▶ **TASK ITEM**: Copy all lines in the data that contain the string "formação".

== == ==

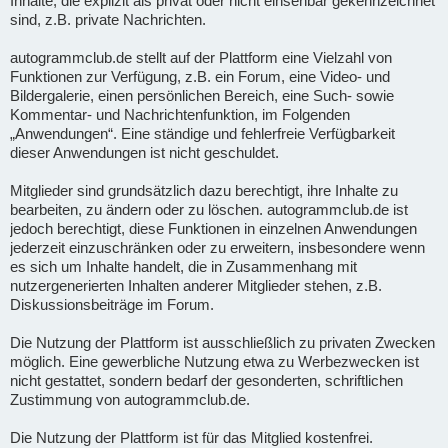
Inhalte, die explizit als privat oder nicht einsehbar gekennzeichnet
sind, z.B. private Nachrichten.
autogrammclub.de stellt auf der Plattform eine Vielzahl von
Funktionen zur Verfügung, z.B. ein Forum, eine Video- und
Bildergalerie, einen persönlichen Bereich, eine Such- sowie
Kommentar- und Nachrichtenfunktion, im Folgenden
„Anwendungen“. Eine ständige und fehlerfreie Verfügbarkeit
dieser Anwendungen ist nicht geschuldet.
Mitglieder sind grundsätzlich dazu berechtigt, ihre Inhalte zu
bearbeiten, zu ändern oder zu löschen. autogrammclub.de ist
jedoch berechtigt, diese Funktionen in einzelnen Anwendungen
jederzeit einzuschränken oder zu erweitern, insbesondere wenn
es sich um Inhalte handelt, die in Zusammenhang mit
nutzergenerierten Inhalten anderer Mitglieder stehen, z.B.
Diskussionsbeiträge im Forum.
Die Nutzung der Plattform ist ausschließlich zu privaten Zwecken
möglich. Eine gewerbliche Nutzung etwa zu Werbezwecken ist
nicht gestattet, sondern bedarf der gesonderten, schriftlichen
Zustimmung von autogrammclub.de.
Die Nutzung der Plattform ist für das Mitglied kostenfrei.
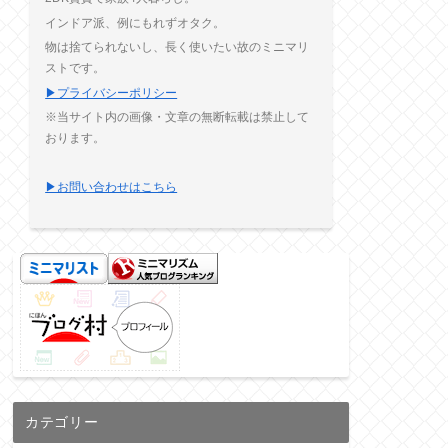
インドア派、例にもれずオタク。
物は捨てられないし、長く使いたい故のミニマリ
ストです。
▶プライバシーポリシー
※当サイト内の画像・文章の無断転載は禁止して
おります。
▶お問い合わせはこちら
カテゴリー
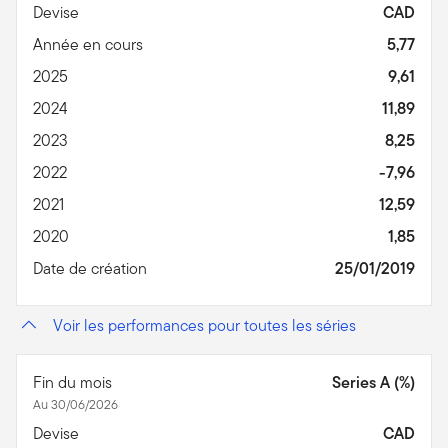
Devise
CAD
Année en cours
5,77
2025
9,61
2024
11,89
2023
8,25
2022
-7,96
2021
12,59
2020
1,85
Date de création
25/01/2019
Voir les performances pour toutes les séries
Fin du mois
Series A (%)
Au 30/06/2026
Devise
CAD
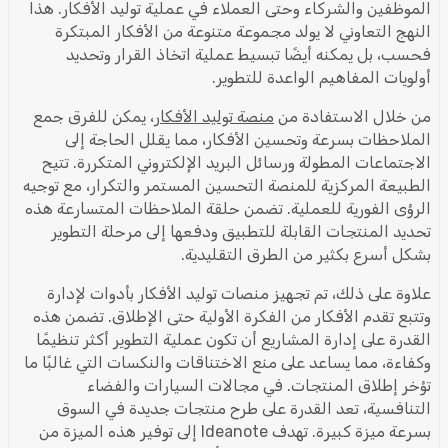
الموظفين والشركاء وحتى العملاء في عملية توليد الأفكار. هذا
النهج التعاوني لا يولد مجموعة متنوعة من الأفكار المبتكرة
فحسب، بل يمكنه أيضًا تبسيط عملية اتخاذ القرار وتحديد
أولويات المفاهيم الواعدة للتطوير.
من خلال الاستفادة من
منصة توليد الأفكار
، يمكن للفرق جمع
الملاحظات بسرعة وتحسين الأفكار، مما يقلل الحاجة إلى
الاجتماعات المطولة ورسائل البريد الإلكتروني المتكررة. تتيح
الطبيعة المركزية للمنصة التحسين المستمر والتكرار، مع توجيه
الرؤى الفورية للعملية. تضمن حلقة الملاحظات المتسارعة هذه
تحديد المنتجات القابلة للتطبيق ودفعها إلى مرحلة التطوير
بشكل أسرع بكثير من الطرق التقليدية.
علاوة على ذلك، تم تجهيز منصات توليد الأفكار بأدوات لإدارة
وتتبع تقدم الأفكار من الفكرة الأولية حتى الإطلاق. تضمن هذه
القدرة على إدارة المشاريع أن تكون عملية التطوير أكثر تنظيمًا
وكفاءة، مما يساعد على منع الاختناقات والنكسات التي غالبًا ما
تؤخر إطلاق المنتجات. في مجالات السيارات والفضاء
التنافسية، تعد القدرة على طرح منتجات جديدة في السوق
بسرعة ميزة كبيرة. تهدف Ideanote إلى توفير هذه الميزة من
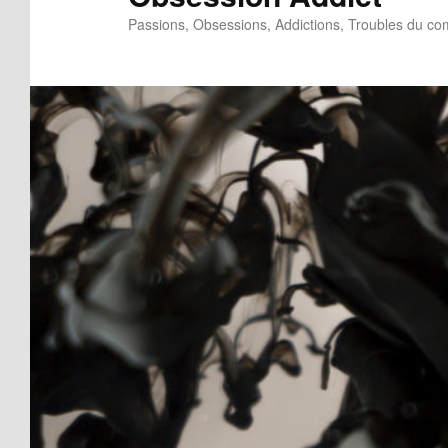
Passions, Obsessions, Addictions, Troubles du c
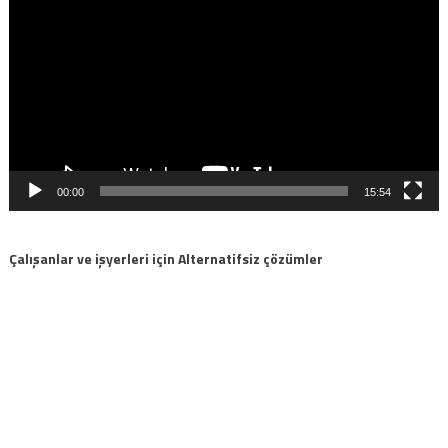
oynatıcı
00:00
15:54
Çalışanlar ve işyerleri için Alternatifsiz çözümler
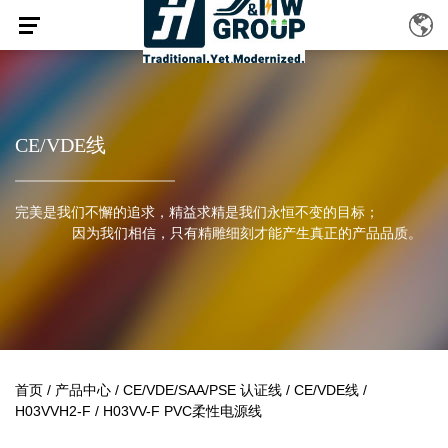
CE/VDE线
完美是我们不懈的追求，精益求精是我们永恒不变的目标；
因为我们相信，只有精雕细刻才能产生真正的产品品质。
首页
/
产品中心
/
CE/VDE/SAA/PSE 认证线
/
CE/VDE线
/
H03VVH2-F / H03VV-F PVC柔性电源线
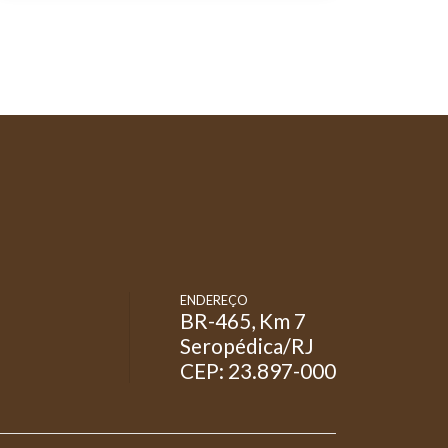
ENDEREÇO
BR-465, Km 7
Seropédica/RJ
CEP: 23.897-000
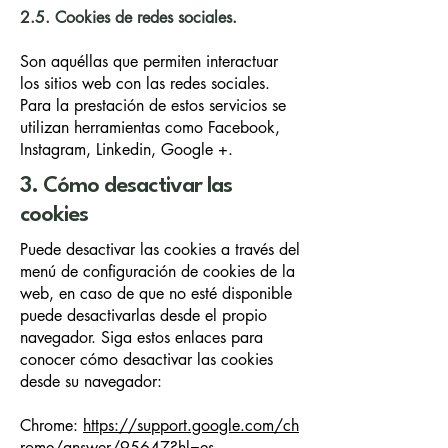
2.5. Cookies de redes sociales.
Son aquéllas que permiten interactuar
los sitios web con las redes sociales.
Para la prestación de estos servicios se
utilizan herramientas como Facebook,
Instagram, Linkedin, Google +.
3. Cómo desactivar las
cookies
Puede desactivar las cookies a través del
menú de configuración de cookies de la
web, en caso de que no esté disponible
puede desactivarlas desde el propio
navegador. Siga estos enlaces para
conocer cómo desactivar las cookies
desde su navegador:
Chrome:
https://support.google.com/ch
rome/answer/95647?hl=es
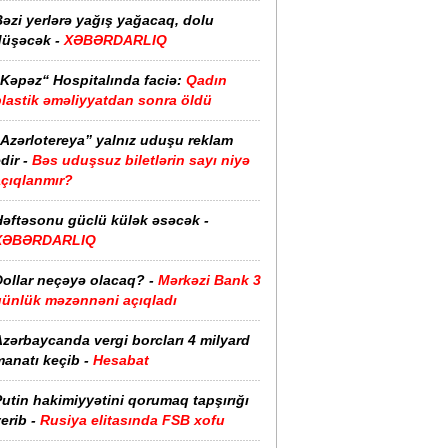
əzi yerlərə yağış yağacaq, dolu
düşəcək -
XƏBƏRDARLIQ
“Kəpəz“ Hospitalında faciə:
Qadın
plastik əməliyyatdan sonra öldü
“Azərlotereya” yalnız uduşu reklam
dir -
Bəs uduşsuz biletlərin sayı niyə
açıqlanmır?
Həftəsonu güclü külək əsəcək -
XƏBƏRDARLIQ
ollar neçəyə olacaq? -
Mərkəzi Bank 3
günlük məzənnəni açıqladı
zərbaycanda vergi borcları 4 milyard
anatı keçib -
Hesabat
utin hakimiyyətini qorumaq tapşırığı
erib -
Rusiya elitasında FSB xofu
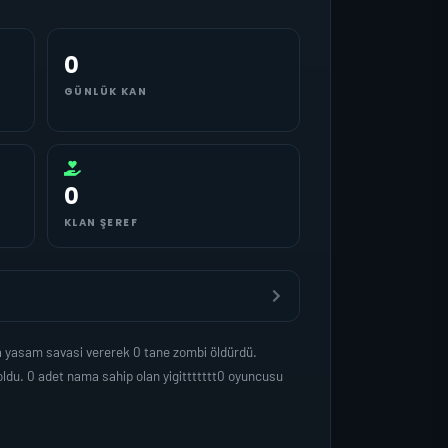
0
GÜNLÜK KAN
0
KLAN ŞEREF
da yasam savasi vererek 0 tane zombi öldürdü.
ldu. 0 adet nama sahip olan yigittttttt0 oyuncusu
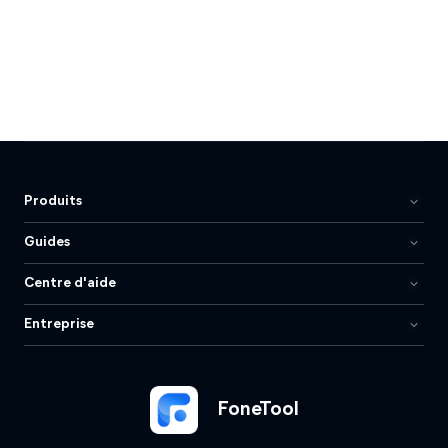
Produits
Guides
Centre d'aide
Entreprise
FoneTool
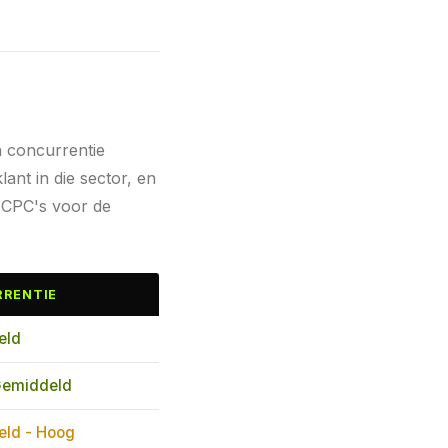
n concurrentie
nt in die sector, en
 CPC's voor de
RENTIE
eld
Gemiddeld
ld - Hoog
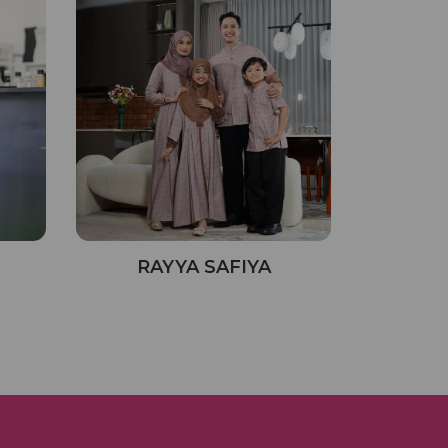
RAYYA SAFIYA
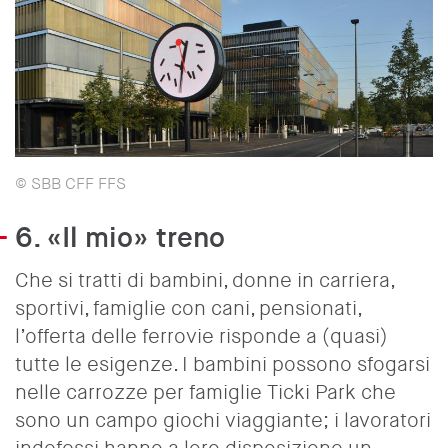
© SBB CFF FFS
6. «Il mio» treno
Che si tratti di bambini, donne in carriera,
sportivi, famiglie con cani, pensionati,
l’offerta delle ferrovie risponde a (quasi)
tutte le esigenze. I bambini possono sfogarsi
nelle carrozze per famiglie Ticki Park che
sono un campo giochi viaggiante; i lavoratori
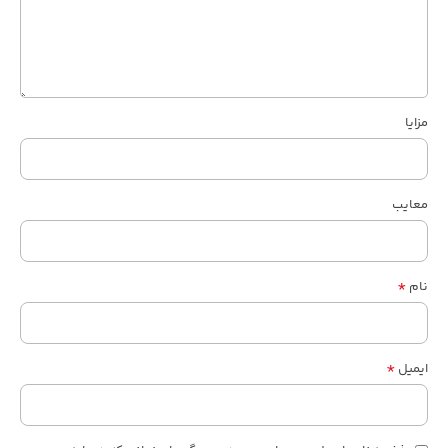
مزایا
معایب
*
نام
*
ایمیل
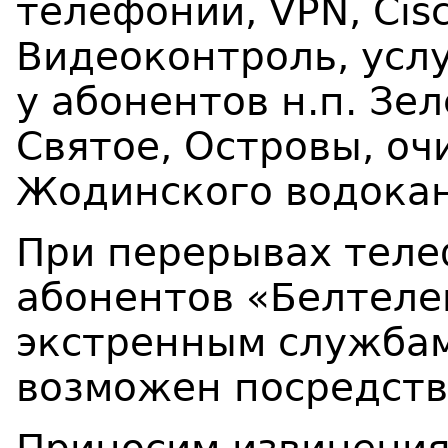
телефонии,
VPN
,
Cis
Видеоконтроль,
усл
у абонентов н.п. Зе
Святое, Островы, о
Жодинского водокан
При перерывах теле
абонентов «Белтеле
экстренным службам 
возможен посредств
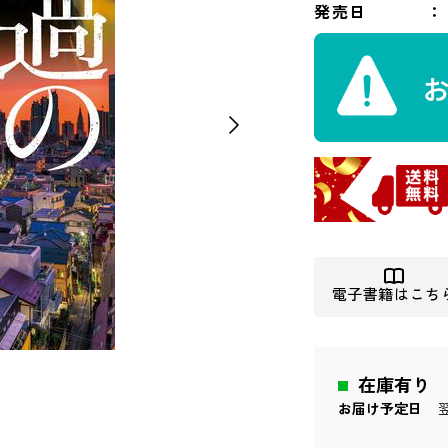
発売日
電子書籍はこち
在庫有り
お届け予定日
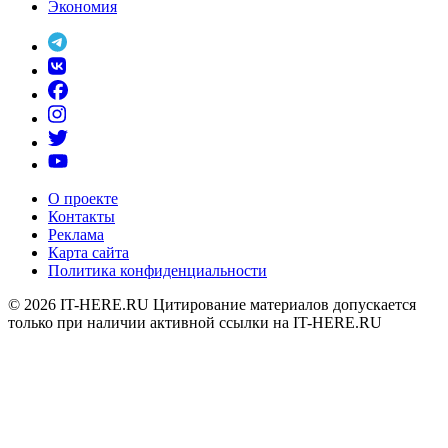
Экономия
О проекте
Контакты
Реклама
Карта сайта
Политика конфиденциальности
© 2026
IT-HERE.RU
Цитирование материалов допускается
только при наличии активной ссылки на IT-HERE.RU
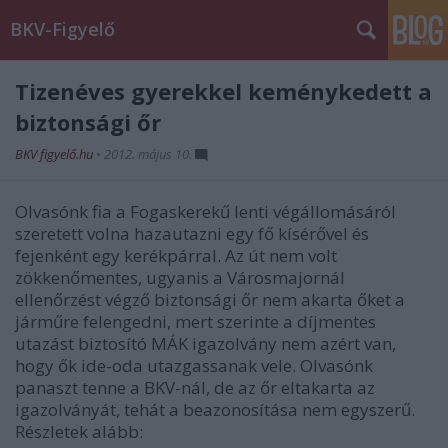
BKV-Figyelő
Tizenéves gyerekkel keménykedett a
biztonsági őr
BKV figyelő.hu
•
2012. május 10.
Olvasónk fia a Fogaskerekű lenti végállomásáról
szeretett volna hazautazni egy fő kísérővel és
fejenként egy kerékpárral. Az út nem volt
zökkenőmentes, ugyanis a Városmajornál
ellenőrzést végző biztonsági őr nem akarta őket a
járműre felengedni, mert szerinte a díjmentes
utazást biztosító MÁK igazolvány nem azért van,
hogy ők ide-oda utazgassanak vele. Olvasónk
panaszt tenne a BKV-nál, de az őr eltakarta az
igazolványát, tehát a beazonosítása nem egyszerű.
Részletek alább:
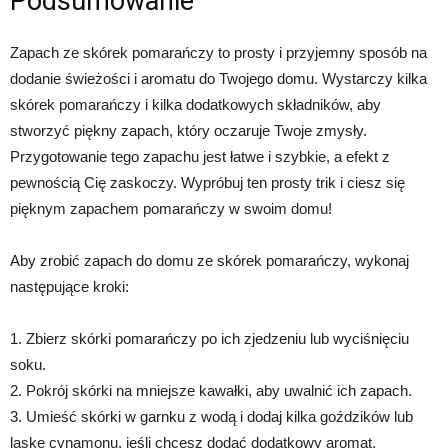
Podsumowanie
Zapach ze skórek pomarańczy to prosty i przyjemny sposób na
dodanie świeżości i aromatu do Twojego domu. Wystarczy kilka
skórek pomarańczy i kilka dodatkowych składników, aby
stworzyć piękny zapach, który oczaruje Twoje zmysły.
Przygotowanie tego zapachu jest łatwe i szybkie, a efekt z
pewnością Cię zaskoczy. Wypróbuj ten prosty trik i ciesz się
pięknym zapachem pomarańczy w swoim domu!
Aby zrobić zapach do domu ze skórek pomarańczy, wykonaj
następujące kroki:
1. Zbierz skórki pomarańczy po ich zjedzeniu lub wyciśnięciu
soku.
2. Pokrój skórki na mniejsze kawałki, aby uwalnić ich zapach.
3. Umieść skórki w garnku z wodą i dodaj kilka goździków lub
laskę cynamonu, jeśli chcesz dodać dodatkowy aromat.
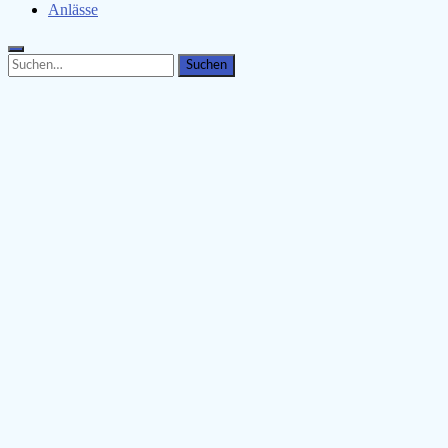
Anlässe
Search
Search
for:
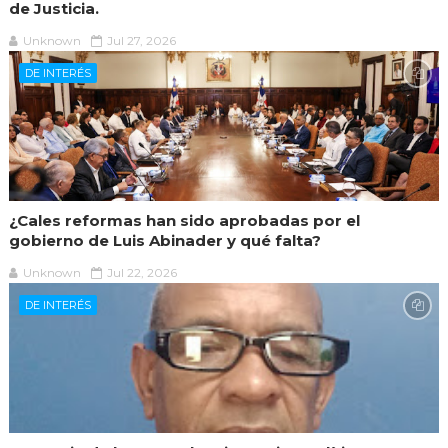
de Justicia.
Unknown
Jul 27, 2026
DE INTERÉS
¿Cales reformas han sido aprobadas por el
gobierno de Luis Abinader y qué falta?
Unknown
Jul 22, 2026
DE INTERÉS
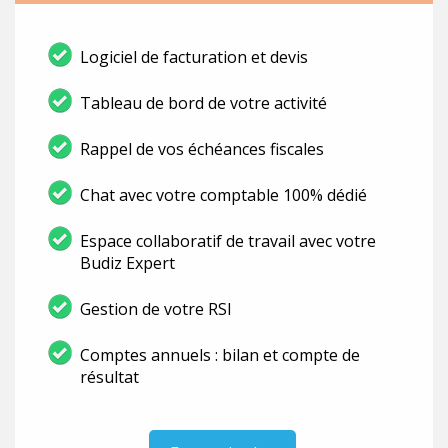
Logiciel de facturation et devis
Tableau de bord de votre activité
Rappel de vos échéances fiscales
Chat avec votre comptable 100% dédié
Espace collaboratif de travail avec votre
Budiz Expert
Gestion de votre RSI
Comptes annuels : bilan et compte de
résultat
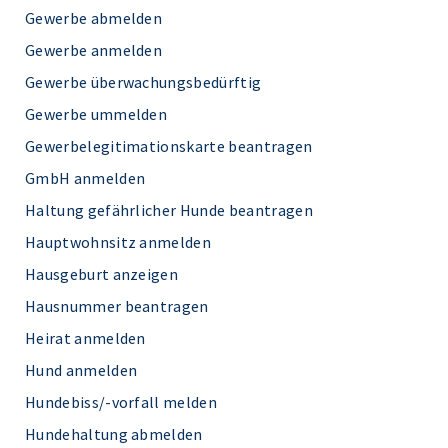
Gewerbe abmelden
Gewerbe anmelden
Gewerbe überwachungsbedürftig
Gewerbe ummelden
Gewerbelegitimationskarte beantragen
GmbH anmelden
Haltung gefährlicher Hunde beantragen
Hauptwohnsitz anmelden
Hausgeburt anzeigen
Hausnummer beantragen
Heirat anmelden
Hund anmelden
Hundebiss/-vorfall melden
Hundehaltung abmelden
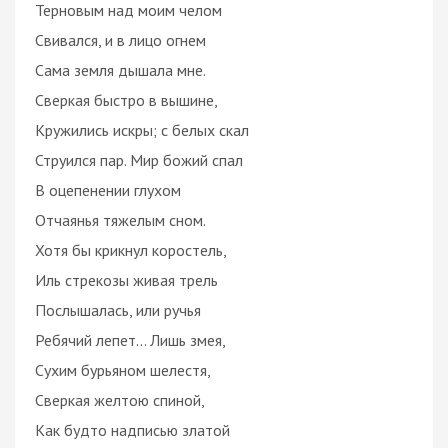
Терновым над моим челом
Свивался, и в лицо огнем
Сама земля дышала мне.
Сверкая быстро в вышине,
Кружились искры; с белых скал
Струился пар. Мир божий спал
В оцепенении глухом
Отчаянья тяжелым сном.
Хотя бы крикнул коростель,
Иль стрекозы живая трель
Послышалась, или ручья
Ребячий лепет... Лишь змея,
Сухим бурьяном шелестя,
Сверкая желтою спиной,
Как будто надписью златой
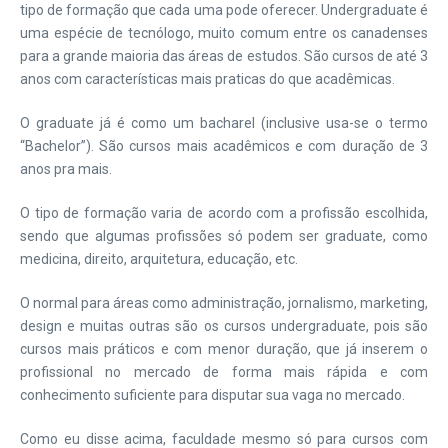
tipo de formação que cada uma pode oferecer. Undergraduate é
uma espécie de tecnólogo, muito comum entre os canadenses
para a grande maioria das áreas de estudos. São cursos de até 3
anos com características mais praticas do que acadêmicas.
O graduate já é como um bacharel (inclusive usa-se o termo
“Bachelor”). São cursos mais acadêmicos e com duração de 3
anos pra mais.
O tipo de formação varia de acordo com a profissão escolhida,
sendo que algumas profissões só podem ser graduate, como
medicina, direito, arquitetura, educação, etc.
O normal para áreas como administração, jornalismo, marketing,
design e muitas outras são os cursos undergraduate, pois são
cursos mais práticos e com menor duração, que já inserem o
profissional no mercado de forma mais rápida e com
conhecimento suficiente para disputar sua vaga no mercado.
Como eu disse acima, faculdade mesmo só para cursos com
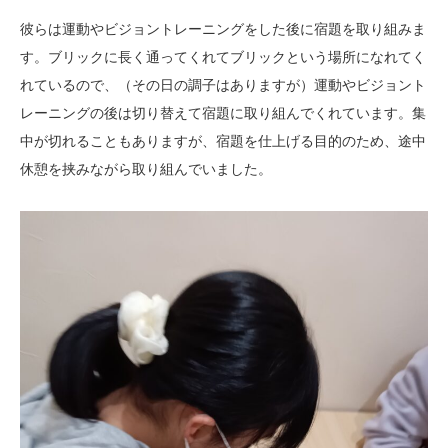
彼らは運動やビジョントレーニングをした後に宿題を取り組みま
す。ブリックに長く通ってくれてブリックという場所になれてく
れているので、（その日の調子はありますが）運動やビジョント
レーニングの後は切り替えて宿題に取り組んでくれています。集
中が切れることもありますが、宿題を仕上げる目的のため、途中
休憩を挟みながら取り組んでいました。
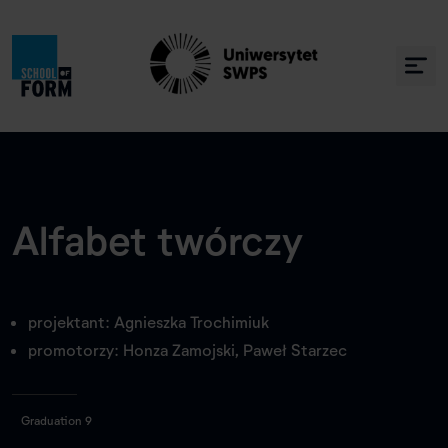
Alfabet twórczy
projektant: Agnieszka Trochimiuk
promotorzy: Honza Zamojski, Paweł Starzec
Graduation 9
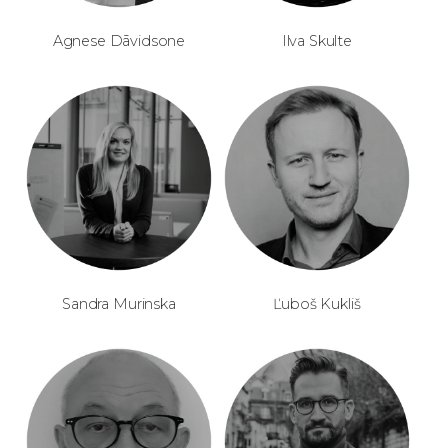
Agnese Dāvidsone
Ilva Skulte
Sandra Murinska
Ľuboš Kukliš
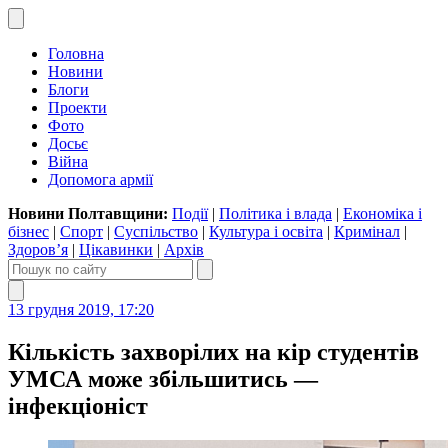
Головна
Новини
Блоги
Проекти
Фото
Досьє
Війна
Допомога армії
Новини Полтавщини:
Події
|
Політика і влада
|
Економіка і
бізнес
|
Спорт
|
Суспільство
|
Культура і освіта
|
Кримінал
|
Здоров’я
|
Цікавинки
|
Архів
13 грудня 2019, 17:20
Кількість захворілих на кір студентів
УМСА може збільшитись —
інфекціоніст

== == ==

▶ **EXERCISE SOLUTION**:
tipo de formação que cada uma pode oferecer. Undergraduate é
O tipo de formação varia de acordo com a profissão escolhida,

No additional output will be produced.